À cinquante ans de distance, l’année 1973 apparaît comme une année tournant, un moment charnière où la vague d’expansion capitaliste et le grand développement des luttes sociales et anti-impérialistes qui l’avait accompagnée cèdent progressivement la place à la crise économique et à une dégradation des rapports sociaux, permettant une nouvelle offensive des classes dominantes et de l’impérialisme.
L’année 1973 se situe dans la continuité des « années 1968 », dont elle constitue l’acmé. En France, le taux de syndicalisation ne cesse de croître depuis 1958, pour atteindre 3,2 millions de syndiquéEs en 1968, puis 3,9 millions en 1973, avant de pousser jusqu’à 4 millions en 1975, un plafond jamais plus atteint depuis.
Des luttes puissantes, sans autre débouché que le réformisme
Les grèves et mouvements sociaux se multiplient dans les entreprises et dans la jeunesse, se caractérisent par une nouvelle auto-organisation des luttes, qui déborde le cadre des organisations traditionnelles. LIP reste le symbole de cet essor des luttes ouvrières et de leur prise en main par les travailleurEs, ouvrant des perspectives concrètes de construction d’un authentique socialisme.
Pour être très fortes, les luttes peinent toutefois à être victorieuses. Malgré un déferlement sans précédent des lycéenEs dans les rues, le mouvement contre la loi Debré n’obtient finalement rien. Les grandes luttes, qui se prolongent jusqu’en 1974, avec les grèves à la poste et dans le secteur bancaire, permettent des mobilisations historiques, mais les gains restent minimes. Si les coordinations se développent, elles ne débouchent pas non plus sur un nouveau syndicalisme, tandis que la gauche révolutionnaire, pulvérisée dans une multitude d’organisations, s’avère incapable d’unifier dans un front commun les dizaines de milliers de jeunes qui se tournent vers elle. La gauche réformiste en profite, puisque le programme commun de gouvernement, signé en 1972 par le PCF, le PS et le Mouvement des radicaux de gauche s’impose comme le seul débouché crédible pour le mouvement de masse.

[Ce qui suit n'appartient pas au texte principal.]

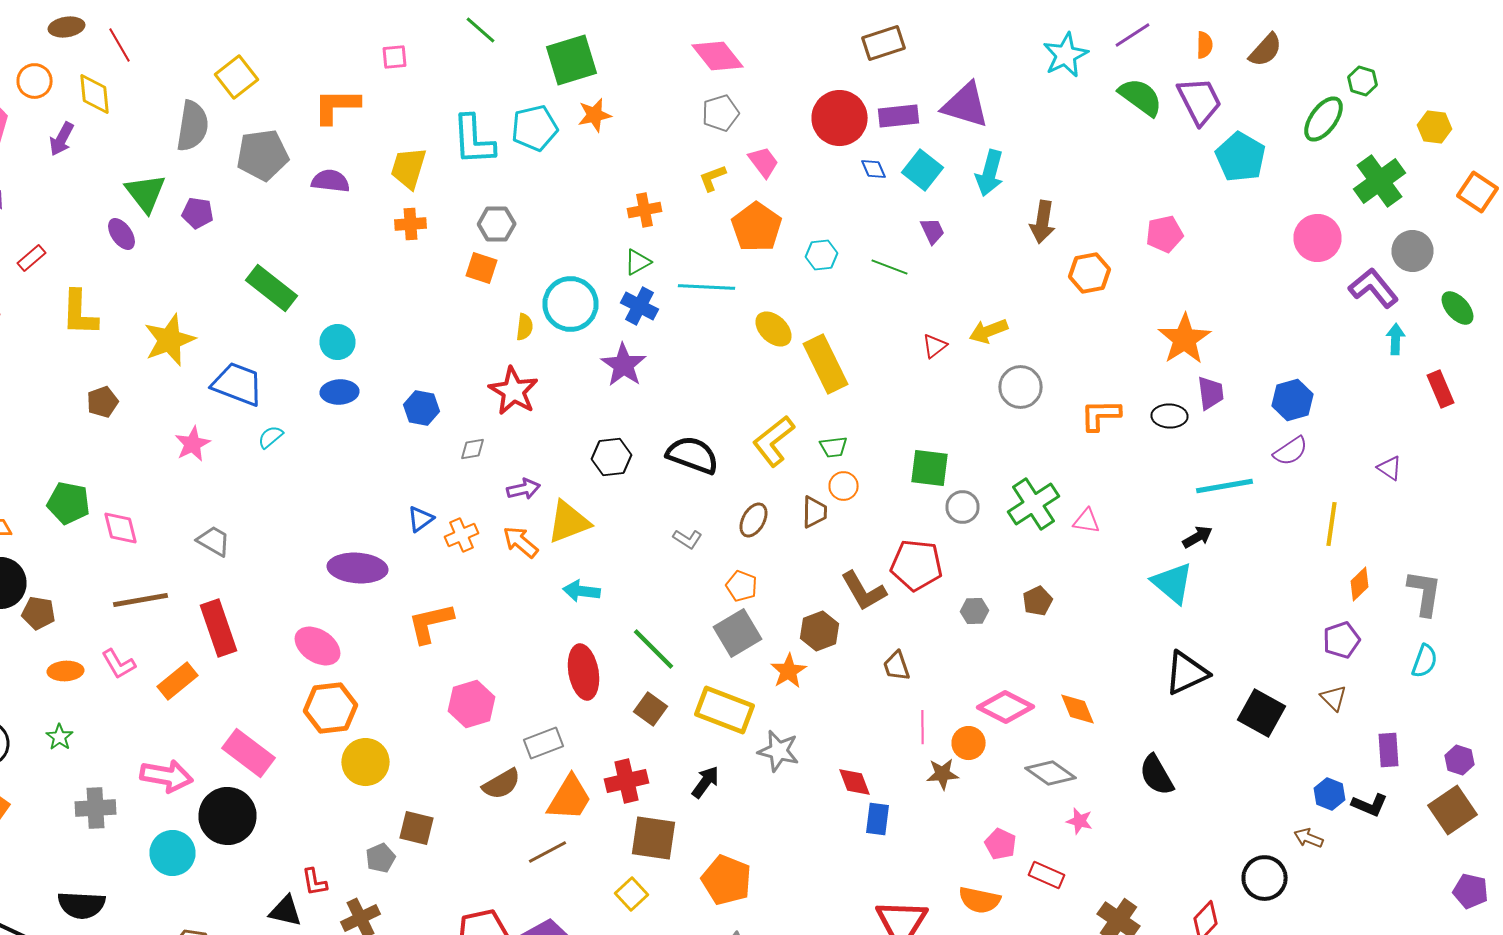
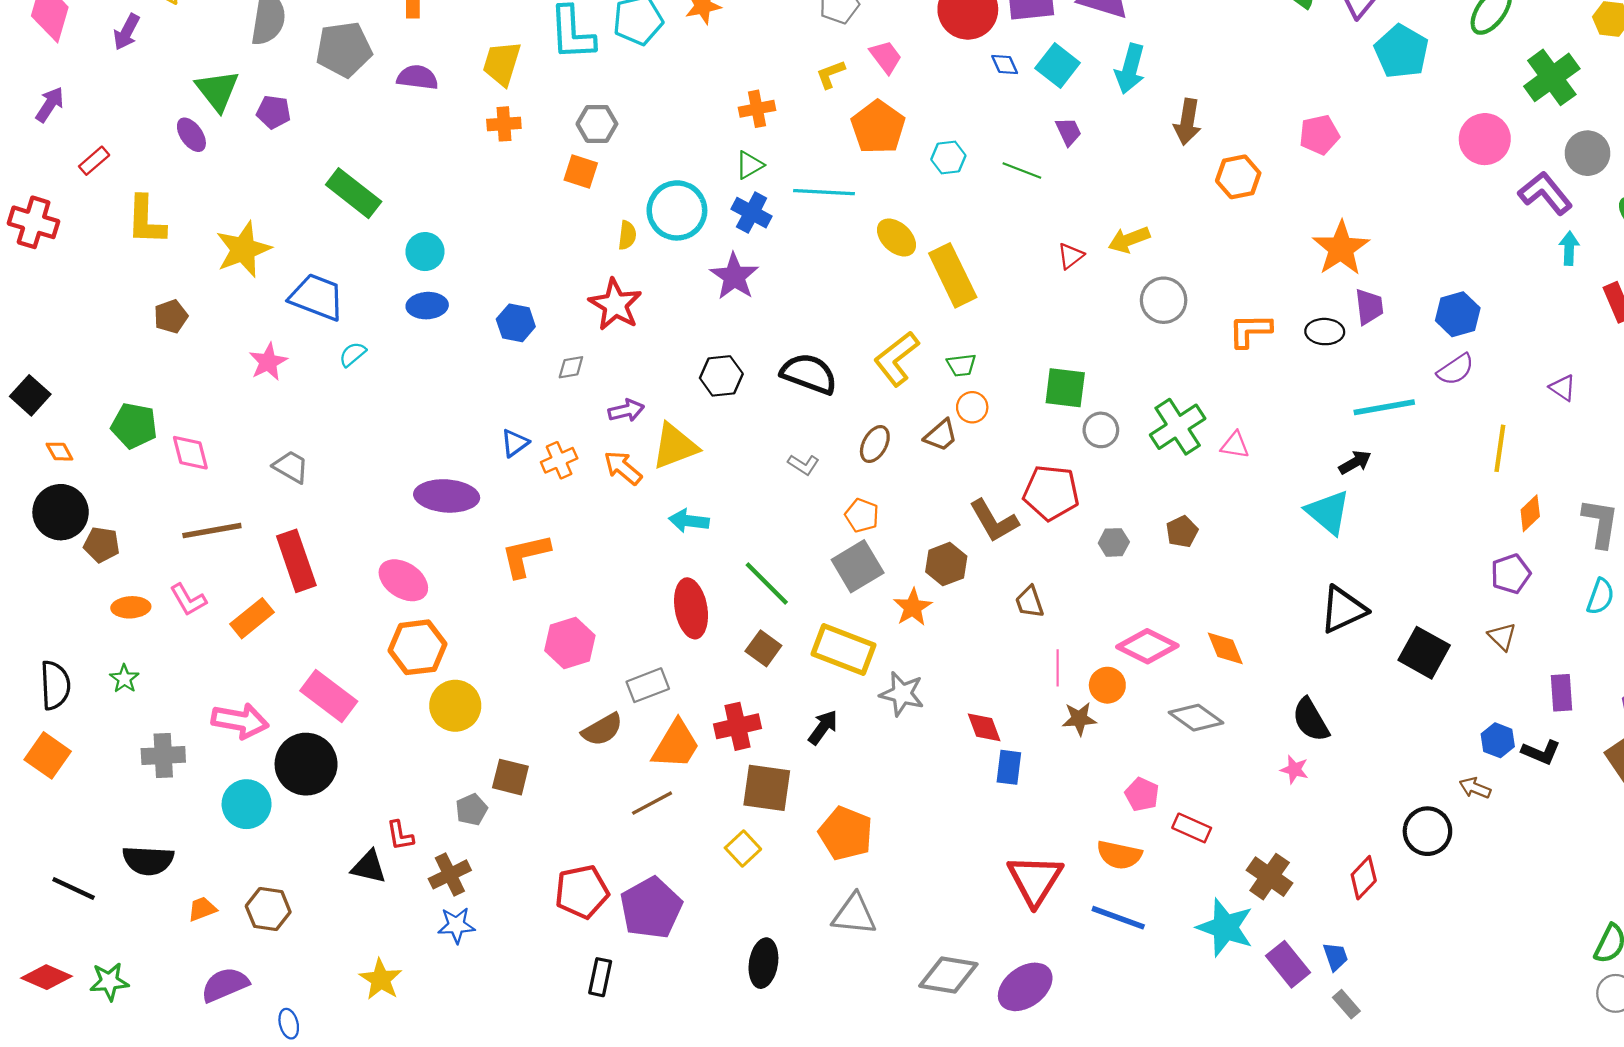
brown trapezoid: (814, 512) -> (941, 435), turned 48
pink star: (1080, 821) -> (1294, 770), moved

Le réarmement de l’impérialisme
Le début de l’année 1973 est marqué par les accords de Paris, qui scellent la victoire des communistes vietnamiens sur les États-Unis. Cet événement, d’une portée considérable, est une victoire majeure pour les peuples en lutte contre le colonialisme et l’impérialisme. Elle constitue aussi une nouvelle étape de l’expansion du bloc soviétique, qui peut désormais s’étendre dans toute l’Indochine. Elle ouvre enfin la porte aux aspirations nouvelles du « tiers monde » à un nouvel équilibre mondial.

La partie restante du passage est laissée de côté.